**Assigned task:** Determine how many lines in these records hold "utile". Only the number is wanted.

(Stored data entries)
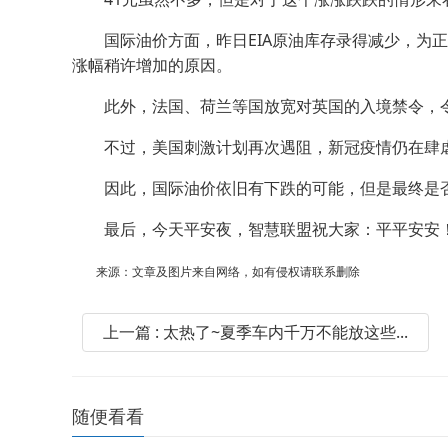
国际油价方面，昨日EIA原油库存录得减少，为正
涨幅稍许增加的原因。
此外，法国、荷兰等国放宽对英国的入境禁令，令
不过，美国刺激计划再次遇阻，新冠疫情仍在肆虐
因此，国际油价依旧有下跌的可能，但是最终是否
最后，今天平安夜，智慧联盟祝大家：平平安安
来源：文章及图片来自网络，如有侵权请联系删除
上一篇 : 太热了~夏季车内千万不能放这些...
随便看看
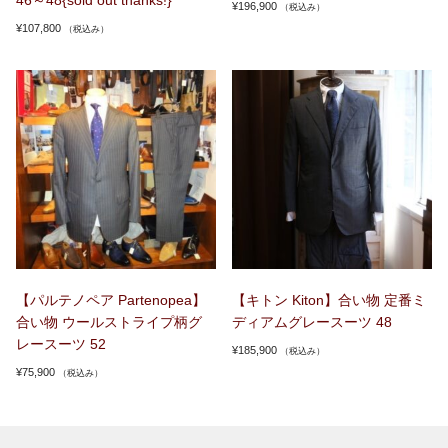
46～48{sold out thanks!}
¥
196,900
（税込み）
¥
107,800
（税込み）
【パルテノペア Partenopea】
【キトン Kiton】合い物 定番ミ
合い物 ウールストライプ柄グ
ディアムグレースーツ 48
レースーツ 52
¥
185,900
（税込み）
¥
75,900
（税込み）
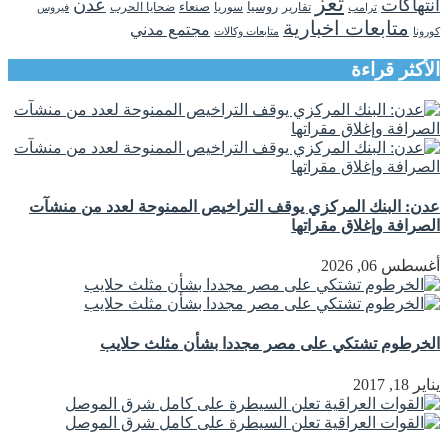
تعز
انتهاكات
عدن
روسيا
تقارير
سوريا
صنعاء
ضحايا الحرب
فيروس
ترامب
متابعات اخبارية
مجتمع مدني
كورونا
متابعات وكالات
الأكثر قراءة
عدن: البنك المركزي يوقف التراخيص الممنوحة لعدد من منشآت
الصرافة وإغلاق مقراتها
أغسطس 06, 2026
الخرطوم تشتكي على مصر مجددا بشأن مثلث حلايب
يناير 18, 2017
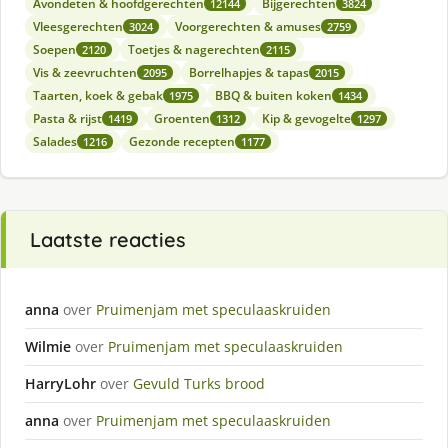
Avondeten & hoofdgerechten
Bijgerechten
12144
3824
Vleesgerechten
Voorgerechten & amuses
3024
2759
Soepen
Toetjes & nagerechten
2120
2115
Vis & zeevruchten
Borrelhapjes & tapas
2095
2015
Taarten, koek & gebak
BBQ & buiten koken
1975
1434
Pasta & rijst
Groenten
Kip & gevogelte
1419
1312
1297
Salades
Gezonde recepten
1216
1177
Laatste reacties
anna
over
Pruimenjam met speculaaskruiden
Wilmie
over
Pruimenjam met speculaaskruiden
HarryLohr
over
Gevuld Turks brood
anna
over
Pruimenjam met speculaaskruiden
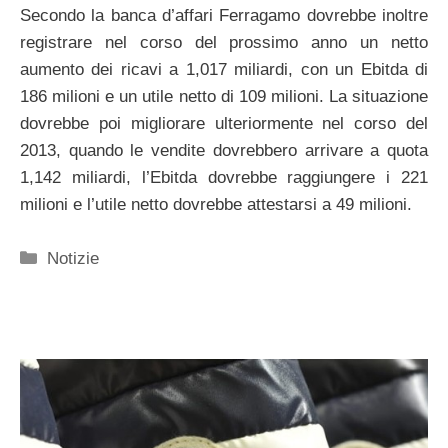
Secondo la banca d’affari Ferragamo dovrebbe inoltre
registrare nel corso del prossimo anno un netto
aumento dei ricavi a 1,017 miliardi, con un Ebitda di
186 milioni e un utile netto di 109 milioni. La situazione
dovrebbe poi migliorare ulteriormente nel corso del
2013, quando le vendite dovrebbero arrivare a quota
1,142 miliardi, l’Ebitda dovrebbe raggiungere i 221
milioni e l’utile netto dovrebbe attestarsi a 49 milioni.
Categorie
Notizie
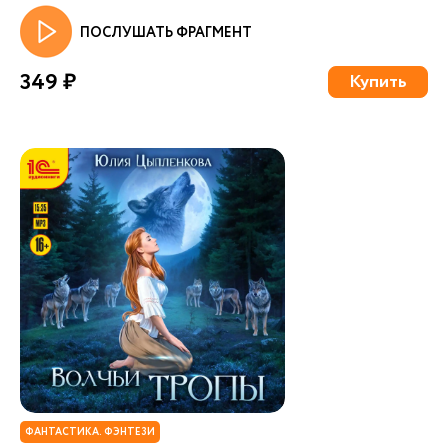
ПОСЛУШАТЬ ФРАГМЕНТ
349 ₽
Купить
ФАНТАСТИКА. ФЭНТЕЗИ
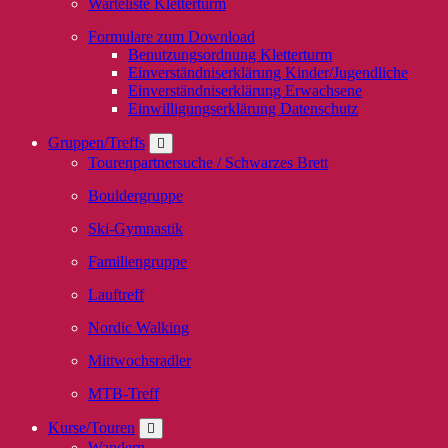
Warteliste Kletterturm
Formulare zum Download
Benutzungsordnung Kletterturm
Einverständniserklärung Kinder/Jugendliche
Einverständniserklärung Erwachsene
Einwilligungserklärung Datenschutz
Gruppen/Treffs
Tourenpartnersuche / Schwarzes Brett
Bouldergruppe
Ski-Gymnastik
Familiengruppe
Lauftreff
Nordic Walking
Mittwochsradler
MTB-Treff
Kurse/Touren
Wandern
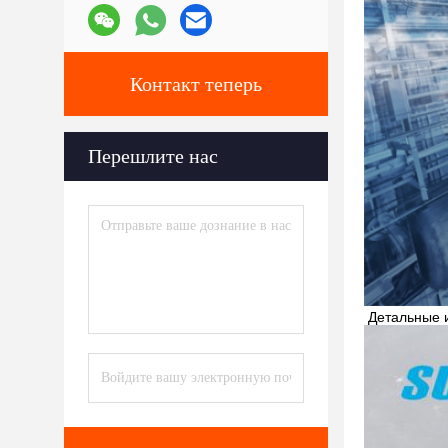
Контакт теперь
Перешлите нас
Детальные 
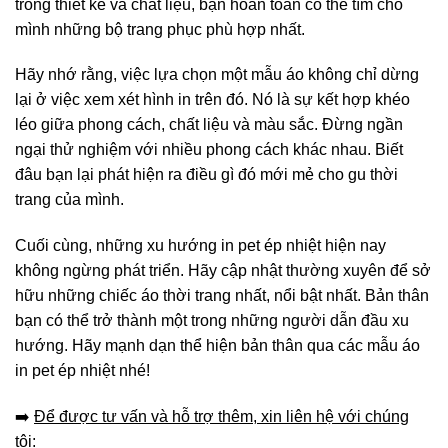
trong thiết kế và chất liệu, bạn hoàn toàn có thể tìm cho
mình những bộ trang phục phù hợp nhất.
Hãy nhớ rằng, việc lựa chọn một mẫu áo không chỉ dừng
lại ở việc xem xét hình in trên đó. Nó là sự kết hợp khéo
léo giữa phong cách, chất liệu và màu sắc. Đừng ngần
ngại thử nghiệm với nhiều phong cách khác nhau. Biết
đâu bạn lại phát hiện ra điều gì đó mới mẻ cho gu thời
trang của mình.
Cuối cùng, những xu hướng in pet ép nhiệt hiện nay
không ngừng phát triển. Hãy cập nhật thường xuyên để sở
hữu những chiếc áo thời trang nhất, nổi bật nhất. Bản thân
bạn có thể trở thành một trong những người dẫn đầu xu
hướng. Hãy mạnh dạn thể hiện bản thân qua các mẫu áo
in pet ép nhiệt nhé!
➡️
Để được tư vấn và hỗ trợ thêm, xin liên hệ với chúng
tôi:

**Response below:** 2